It looks like this writer adheres to the letter of the Java law, but has some problems stringing those letters together to make good sense.



"If you want truly to understand something, try to change it." Kurt Lewin

re: If only Java supported XML ...

2004-09-09 16:03 • by Joe User
Enterprise beans are a laugh.

re: If only Java supported XML ...

2004-09-09 23:17 • by Matt
Also, shouldn't he be using single quotes on his chars?
private static final char LEFT_BRACKET = '<';
// not ("<")

Wouldn't you get:
Type mismatch: cannot convert from String to char

re: If only Java supported XML ...

2004-09-10 14:55 • by Hassan Voyeau
Matt, you are indeed correct, String and char are incompatible types for the assignment operator, and to the best of my knowledge, Java does not have operator overloading. Maybe this programmer is using a preprocessor.
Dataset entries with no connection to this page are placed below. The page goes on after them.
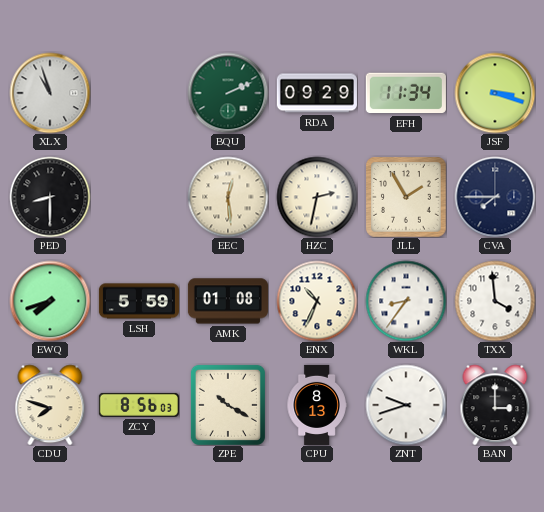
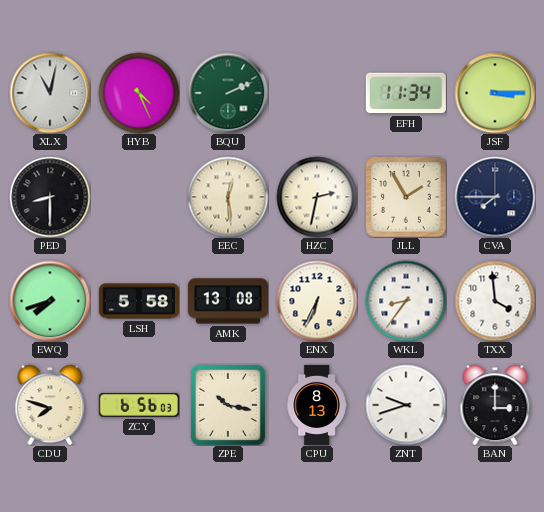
XLX: 10:57 -> 11:02
HYB: none -> 4:26
RDA: 09:29 -> none
JSF: 3:18 -> 3:15
LSH: 5:59 -> 5:58
AMK: 01:08 -> 13:08
ENX: 10:34 -> 6:34
ZCY: 8:56 -> 6:56
ZPE: 10:20 -> 10:17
re: If only Java supported XML ...

2004-09-24 07:38 • by Cheli
I used to work in a Cold Fusion shop (am I allowed to post here?) and observed this little gem of css workaround:

<cfscript>
font = structNew();
font.black = "black";
font.white = "white";
font.etc = "what a blow hole";
</cfscript>

....

<font color="<cfoutput>#font.black#</cfoutput>">

re: If only Java supported XML ...

2004-09-26 15:47 • by Magnus
Could this be a case of imitating the spec a bit too closely? It kind of resembles http://w3.org/TR/2004/REC-xml-20040204/#sec-prolog-dtd in a perverse way.

re: If only Java supported XML ...

2004-10-08 07:45 • by andrzej
Hillarious...but one of the respondent's comments about using symbolic constants does make sense many times, albeit not in this example.

It can be very useful to localize constant values that might be used in more than one location in the code later one. Say things like initial buffer sizes, attribute names that need to be located, etc. That way if the value ever changes in the future, you just change it in one place.

Mind you, if you expect the change to happen, then making it a property or some such from a config file may make more sense. Using the constant only makes sense if you don't expect the value to change.

re: If only Java supported XML ...

2004-10-15 20:17 • by Someone who knows
That's Accenture code, I guarantee it. They ship us crap like this all the time.